There was a time when one would be accused of wanting to be an American simply for being a South African hip hop fan and it is an attempted insult I will never forget. I was reminded of this while attending the first day of the annual Cotton Fest held in memory of recently deceased rapper Riky Rick over the weekend.
At the risk of sounding like the same critics, I was a fan of hip hop long before it was cool to love both the music genre and the culture that came with it. Not because I was trying to be cool, but because it is the music I was socialised to listen to thanks to the taste of those around me throughout my childhood years.
Coming from the world I came from, it felt indescribably odd to be accused of wanting to be an American by the kids I went to school with for simply liking music and the style of dressing associated with this particular genre.
Nevertheless, my love for hip hop never faded and over the years, it grew stronger as my understanding of rap music and hip hop as a culture grew. I rejoiced at the early attempts by various collectives of organisers to host events aimed at catering to fans of the genre as it took more of a foothold in South Africa.
These are events like Strictly Hip Hop, Masters of Rhythm, Maftown Heights and Back To The City. If there were any similar events prior to this, I was probably too young to even know what they were.
Although these events weren’t necessarily made for teenagers at the time, my friends, peers and I pulled off miracles to attend those events en masse dressed in – at the time – what we thought were the coolest threads (clothes). The most we got to experience was watching dance crews battle it out to the hottest songs of the day, with a performance here or there from acts like Skwatta Camp, Entity or Jozi (rap groups were a thing at the time, as were dance crews).
Seeing the youth of today do their own version of this, this past weekend was an entirely heart-warming experience, most notably because they were the reason Riky Rick even dared to pull off such a major event in the first place.
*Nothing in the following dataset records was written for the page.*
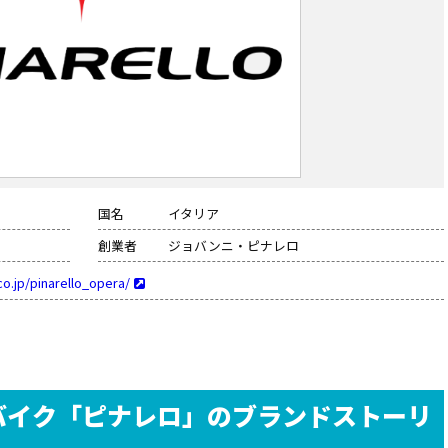
国名
イタリア
創業者
ジョバンニ・ピナレロ
o.jp/pinarello_opera/
バイク「ピナレロ」のブランドストーリ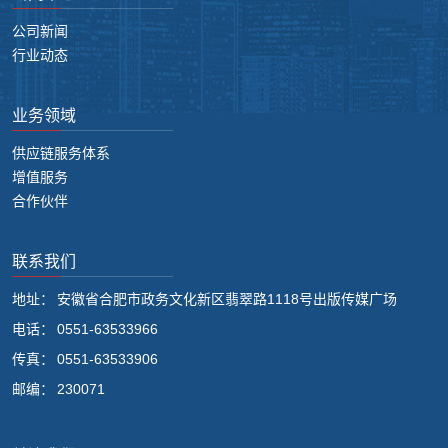
公司新闻
行业动态
业务领域
供应链服务体系
增值服务
合作伙伴
联系我们
地址：
安徽省合肥市政务文化新区翡翠路1118号出版传媒广场
电话：
0551-63533966
传真：
0551-63533906
邮编：
230071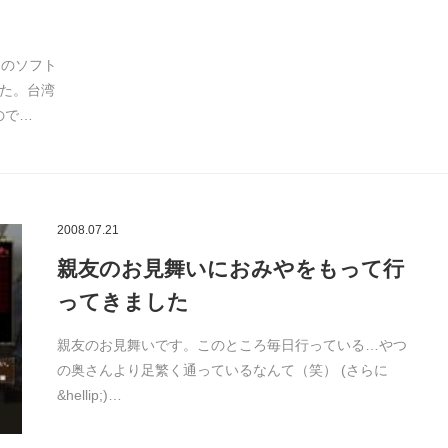
このソフト
た。台湾
ので…
2008.07.21
親友のお見舞いにおみやをもって行
ってきました
親友のお見舞いです。このところ毎日行っている…やつ
の奥さんより足繁く通っているなんて（笑） (さらに
&hellip;)…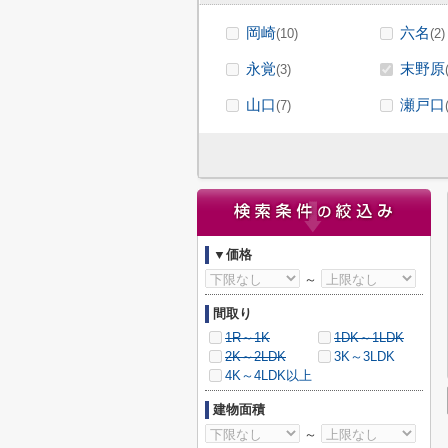
岡崎
六名
(10)
(2)
永覚
末野原
(3)
山口
瀬戸口
(7)
▼価格
～
間取り
1R～1K
1DK～1LDK
2K～2LDK
3K～3LDK
4K～4LDK以上
建物面積
～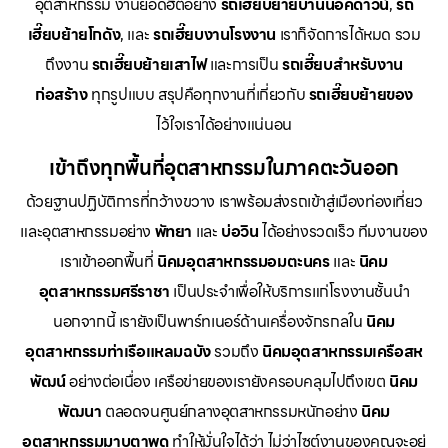
อุตสาหกรรม งานยอดฮิตอย่าง
รถเฮี๊ยบย้ายบ้านน็อคดาวน์
,
รถ
เฮี๊ยบย้ายโกดัง
, และ
รถเฮี๊ยบงานโรงงาน
เราก็จัดการได้หมด รวม
ถึงงาน
รถเฮี๊ยบย้ายเสาไฟ
และการเป็น
รถเฮี๊ยบสำหรับงาน
ก่อสร้าง
ทุกรูปแบบ สรุปคือทุกงานที่เกี่ยวกับ
รถเฮี๊ยบย้ายของ
ไว้ใจเราได้อย่างแน่นอน
เข้าถึงทุกพื้นที่อุตสาหกรรมในภาคตะวันออก
ด้วยฐานปฏิบัติการที่กว้างขวาง เราพร้อมส่งรถเข้าสู่เมืองท่องเที่ยว
และอุตสาหกรรมอย่าง
พัทยา
และ
บ่อวิน
ได้อย่างรวดเร็ว ทีมงานของ
เราเข้าออกพื้นที่
นิคมอุตสาหกรรมอมตะนคร
และ
นิคม
อุตสาหกรรมศรีราชา
เป็นประจำเพื่อให้บริการแก่โรงงานชั้นนำ
นอกจากนี้ เรายังเป็นพาร์ทเนอร์ด้านเครื่องจักรกลใน
นิคม
อุตสาหกรรมท่าเรือแหลมฉบัง
รวมถึง
นิคมอุตสาหกรรมเครือสห
พัฒน์
อย่างต่อเนื่อง เครือข่ายของเรายังครอบคลุมไปถึงเขต
นิคม
พัฒนา
ตลอดจนศูนย์กลางอุตสาหกรรมหนักอย่าง
นิคม
อุตสาหกรรมมาบตาพุด
ทำให้มั่นใจได้ว่า ไม่ว่าไซต์งานของคุณจะอยู่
Taking place at The Station in Newtown, Cotton Fest sought to do more than just cater to hip hop fans. Unlike the events of yesteryear, Cotton Fest catered to most things affiliated with the culture surrounding hip hop – creating more of an experiential event for the attendees who were drawn to the venue by the music.
The first thing Cotton Fest is known for lies in it’s name; the cotton due to its founder’s affinity for fashion and attendees were required to show up in their best drip (clothing) and there were valiant attempts at honouring Riky’s love for fashion and style in a large number of the outfits on display.
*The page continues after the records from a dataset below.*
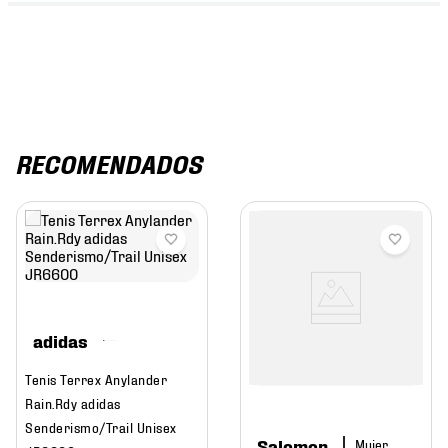
RECOMENDADOS
adidas
Tenis Terrex Anylander
Rain.Rdy adidas
Senderismo/Trail Unisex
Salomon
Mujer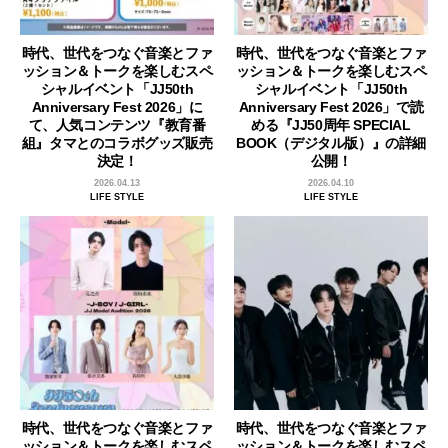
時代、世代をつなぐ音楽とファ
時代、世代をつなぐ音楽とファ
ッション＆トークを楽しむスペ
ッション＆トークを楽しむスペ
シャルイベント「JJ50th
シャルイベント「JJ50th
Anniversary Fest 2026」に
Anniversary Fest 2026」で読
て、人気コンテンツ『教育番
める『JJ50周年 SPECIAL
組』タマとのコラボグッズ販売
BOOK（デジタル版）』の詳細
決定！
公開！
2026.04.13
2026.04.10
LIFE STYLE
LIFE STYLE
時代、世代をつなぐ音楽とファ
時代、世代をつなぐ音楽とファ
ッション＆トークを楽しむスペ
ッション＆トークを楽しむスペ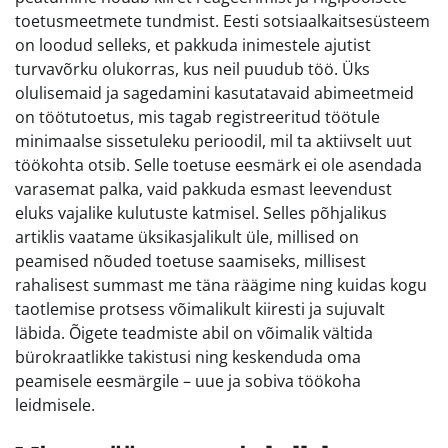
toetusmeetmete tundmist. Eesti sotsiaalkaitsesüsteem
on loodud selleks, et pakkuda inimestele ajutist
turvavõrku olukorras, kus neil puudub töö. Üks
olulisemaid ja sagedamini kasutatavaid abimeetmeid
on töötutoetus, mis tagab registreeritud töötule
minimaalse sissetuleku perioodil, mil ta aktiivselt uut
töökohta otsib. Selle toetuse eesmärk ei ole asendada
varasemat palka, vaid pakkuda esmast leevendust
eluks vajalike kulutuste katmisel. Selles põhjalikus
artiklis vaatame üksikasjalikult üle, millised on
peamised nõuded toetuse saamiseks, millisest
rahalisest summast me täna räägime ning kuidas kogu
taotlemise protsess võimalikult kiiresti ja sujuvalt
läbida. Õigete teadmiste abil on võimalik vältida
bürokraatlikke takistusi ning keskenduda oma
peamisele eesmärgile – uue ja sobiva töökoha
leidmisele.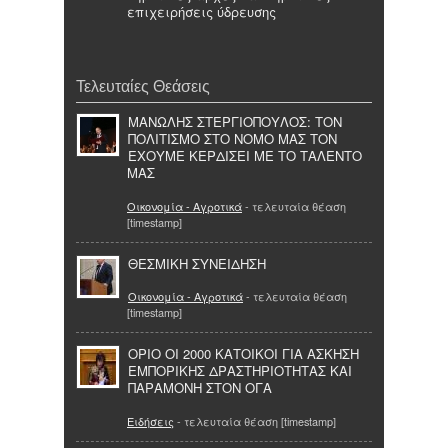
επιχειρήσεις ύδρευσης
Τελευταίες Θεάσεις
ΜΑΝΩΛΗΣ ΣΤΕΡΓΙΟΠΟΥΛΟΣ: ΤΟΝ
ΠΟΛΙΤΙΣΜΟ ΣΤΟ ΝΟΜΟ ΜΑΣ ΤΟΝ
ΕΧΟΥΜΕ ΚΕΡΔΙΣΕΙ ΜΕ ΤΟ ΤΑΛΕΝΤΟ
ΜΑΣ
Οικονομία - Αγροτικά
- τελευταία θέαση
[timestamp]
ΘΕΣΜΙΚΗ ΣΥΝΕΙΔΗΣΗ
Οικονομία - Αγροτικά
- τελευταία θέαση
[timestamp]
ΟΡΙΟ ΟΙ 2000 ΚΑΤΟΙΚΟΙ ΓΙΑ ΑΣΚΗΣΗ
ΕΜΠΟΡΙΚΗΣ ΔΡΑΣΤΗΡΙΟΤΗΤΑΣ ΚΑΙ
ΠΑΡΑΜΟΝΗ ΣΤΟΝ ΟΓΑ
Ειδήσεις
- τελευταία θέαση [timestamp]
The next thing the festival was and still is known for is giving a stage to young acts and putting them alongside the biggest acts of the day and with three stages, every artist and the fans that love them, got their time in the sun, so to speak.
Despite being associated with hip hop, Cotton Fest was mindful of just how much people love Amapiano music and the Jagermesiter stage was where they could go to ding their lungs out to the songs they love.
While Cotton Fest was certainly not the first local or hip hop event to provide the experience of a music festival, it is one of the only events that is still able to do so at the scale it does.
Just the line-up alone – a whopping 150 acts spread out over two days and three stages – was a feat worth marvelling at.
Lastly, I don’t know if it is because of the magnitude of the loss that comes with the end of such a beloved life or if these things were always bound to happen, but the moments that happened at the concert – like AKA and Da Les’ reunion – that are still being talked about long after the end of the event by people who weren’t even there, are proof that his legacy is in safe hands.
It also proves just how many lives Riky Rick touched and hopefully, fans of the genre will show up for those that he left behind as they continue to run the race holding the baton that he passed to them.